Operating System - HP-UX
1831131 Members
2629 Online
110020 Solutions
New Discussion

Determine codepage for file in HP-UX

 

Determine codepage for file in HP-UX

Looking for a way to determine original codepage for a file on HP-UX.

e.g linux RedHat file -i

Any suggestions?

Best regards
Niclas
7 REPLIES 7
Steven E. Protter
Exalted Contributor

Re: Determine codepage for file in HP-UX

Shalom,

file

-i is not supported.

See the man page for other options.

SEP
Steven E Protter
Owner of ISN Corporation
http://isnamerica.com
http://hpuxconsulting.com
Sponsor: http://hpux.ws
Twitter: http://twitter.com/hpuxlinux
Founder http://newdatacloud.com

Re: Determine codepage for file in HP-UX

file won't get me the original codepage it only return what kind of file it is.
I am aware that files -i does not exist on HP-UX but I am lookig for some command in HP-UX that does the same thing as file -i does in Linux.

Best regards
Niclas
Dennis Handly
Acclaimed Contributor

Re: Determine codepage for file in HP-UX

The man page I saw for Linux says it gives the mime type output. What do you mean by "codepage"?
And on 11.31, -i says don't do anything more than check for a "regular file".
Matti_Kurkela
Honored Contributor

Re: Determine codepage for file in HP-UX

Note that even on Linux, "file -i" does not give exact information, just best guesses.

For example: it cannot tell iso-8859-1 and iso-8859-15 apart in plain text files. It will list both as iso-8859-1.

I believe the correct term would be "character encodings" instead of IBMese "codepages".

Do you need to identify any possible character encoding, or can you reasonably assume that the files will use one out of some known set of encodings? If the latter, what encodings can be expected?

Some encodings simply cannot be identified without some extra metadata or the ability to understand the meaning of the data.

MK
MK

Re: Determine codepage for file in HP-UX

Sorry for late responce but I've been home sick for some days.

That's correct Matti I am after the character encoding.
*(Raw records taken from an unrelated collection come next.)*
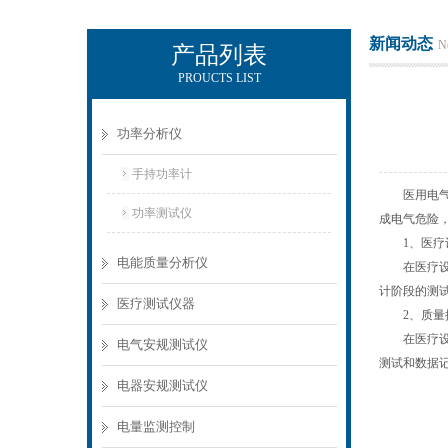
新闻动态
N
产品列表
PROUCTS LIST
电励士（上海）电子有限公司
功率分析仪
手持功率计
医用电气设
功率测试仪
成电气危险
1、医疗设
电能质量分析仪
在医疗设备
计阶段的测
医疗测试仪器
2、质量控
在医疗设备
电气安规测试仪
测试和数据
电器安规测试仪
电量监测控制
In Linux if I have made a file with LANG set to en_US.UTF-8 and create a file then file -i returns
hba.txt: text/plain; charset=us-ascii

But if I set LANG to sv_SE.iso885915 and create a file file -i returns test.txt: text/plain; charset=iso-8859-1

How do I accomplish this in HP-UX since file -i don't exist?

I notice that this might be missleading sometimes if, as you say, file -i "cannot tell iso-8859-1 and iso-8859-15 apart in plain text files" but I think I can live with that.

Best regards
Niclas
Matti_Kurkela
Honored Contributor

Re: Determine codepage for file in HP-UX

If your file contains only US-ASCII characters, then it will be identified as US-ASCII regardless of whether you use en_US.UTF-8 or sv_SE.iso885915: both these encodings map US-ASCII in a 100% US-ASCII compatible way.
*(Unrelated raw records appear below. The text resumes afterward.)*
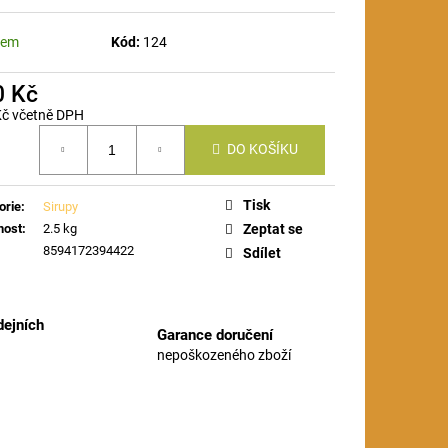
dem
Kód:
124
0 Kč
Kč včetně DPH
á
DO KOŠÍKU
Tisk
orie
:
Sirupy
nost
:
2.5 kg
Zeptat se
8594172394422
Sdílet
ejních
Garance doručení
nepoškozeného zboží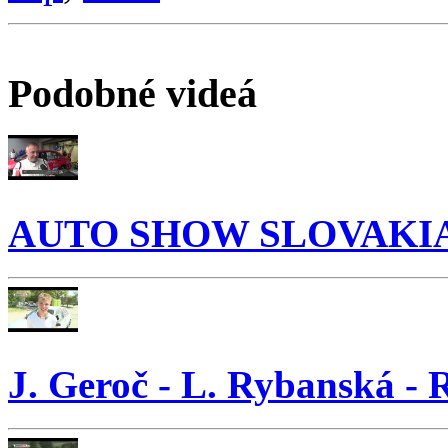
Podobné videá
AUTO SHOW SLOVAKIA R
J. Geroč - L. Rybanská -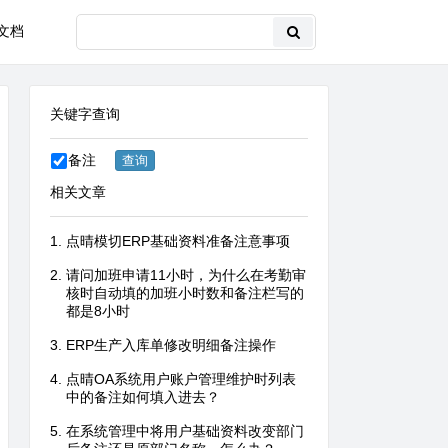
文档
关键字查询
备注
相关文章
点晴模切ERP基础资料准备注意事项
请问加班申请11小时，为什么在考勤审
核时自动填的加班小时数和备注栏写的
都是8小时
ERP生产入库单修改明细备注操作
点晴OA系统用户账户管理维护时列表
中的备注如何填入进去？
在系统管理中将用户基础资料改变部门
If you use Scandinavian characters (åäöà à à ), Euro signs or other non-US-ASCII characters, only then will the different encodings produce different results.

Fortunately, the difference between iso8859 encodings and UTF-8 is easy to detect by eye: if you see a single Scandinavian character expressed as _two_ characters, the data is UTF-8 and it's being mis-interpreted using iso8859-style encoding.

If all the Scandinavian characters are displayed as some generic "invalid symbol" characters (depends on the font, but may be a square standing on one corner with a question mark in it) or no character at all, you're most likely seeing an iso8859-style file mis-interpreted as UTF-8.

Also remember that simply changing your LANG setting may not be enough: you should also check the settings of your terminal emulator.

MK
MK

Re: Determine codepage for file in HP-UX

Thank you for the responce but still, If I have a file containing swedish or russian character (or whatever character from in a foreign language), is there any command in HP-UX that will return the charset with which this file have been created?